Pero él se los agarró y los colocó sobre el apoyabrazos del sillón.
—Túmbate y relájate.
—Estoy muy llena —dijo ella, cerrando los ojos.
Suspiró e, incapaz de soportar por más tiempo el silencio que se había apoderado de la situación, levantó los párpados para ver qué estaba haciendo él.
Pedro estaba de pie a su lado y la miraba con una extraña expresión reflejada en la cara.
—¿Qué piensas? —preguntó ella.
Él vaciló.
—Dímelo —exigió saber Paula.
—Estaba pensando en todas las mañanas que me he despertado y me he quedado mirando cómo dormías, en la manera en la que apartas las colchas con las piernas, en cómo duermes con la mano bajo tu mejilla…
—¿Me has estado estudiando mientras dormía? —preguntó ella, impresionada.
—Frecuentemente.
—¿Por qué? —quiso saber Paula, que siempre había pensado que él no le prestaba ninguna atención.
—Siempre pareces tan tranquila cuando duermes, estás tan guapa… Me hacía sentir placer, algo que llevar conmigo durante todo el día.
—No lo sabía…
—He echado de menos esos minutos cada mañana —confesó Pedro.
—No lo sabía —repitió ella—. Aunque recuerdo que a veces me despertaba con el sonido de la puerta cerrándose detrás de ti cuando te marchabas del ático.
—Era duro marcharse sin darte un beso de despedida.
—Debiste haberme besado.
—Siempre parecías tan tranquila que no quería despertarte.
—Bueno, puedes compensarlo si me besas ahora.
Él se acercó y posó los labios sobre los de ella. La besó con delicadeza y sintió cómo se le aceleraba el pulso, como siempre le ocurría cuando se acercaba a aquella mujer. Le acarició un hombro, la atrajo hacia sí y la besó más profundamente.
Paula sintió cómo las emociones le invadían el corazón, unas emociones dulces y fuertes al mismo tiempo. Él introdujo la lengua en su boca y con la mano le acarició la garganta, los pechos… y se detuvo en su tripa.

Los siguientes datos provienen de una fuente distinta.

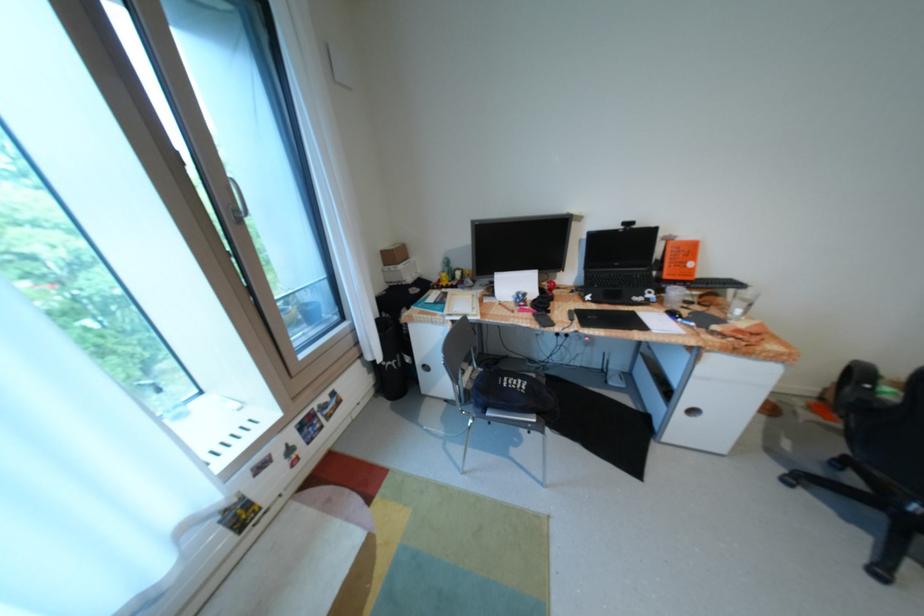 Where would you lift the orange book? Please return your answer as a coordinate pair (x, y).

(679, 259)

Dejó la mano allí, inmóvil.
Entonces rompió el beso y levantó la cabeza.
—Llevas puesta demasiada ropa.
—Quizá.
—En esta ocasión te la voy a quitar yo. No vas a esconder nada ante mí. Y esta vez no sólo voy a mirar, sino que también voy a tocar.
Antes de que ella pudiera protestar, la tomó en brazos y la subió a la planta superior del ático. Cuando la dejó sobre la enorme cama de su habitación, Paula ya no tenía ganas de quejarse. Pedro se arrodilló sobre las colchas y ella pudo ver que su cara reflejaba una expresión sensual, un poder apasionado que provocó que el corazón le latiera apresuradamente.
Le quitó la falda con un solo movimiento, así como la camiseta plateada que llevaba. La despojó del sujetador y de las braguitas con la misma implacable eficiencia.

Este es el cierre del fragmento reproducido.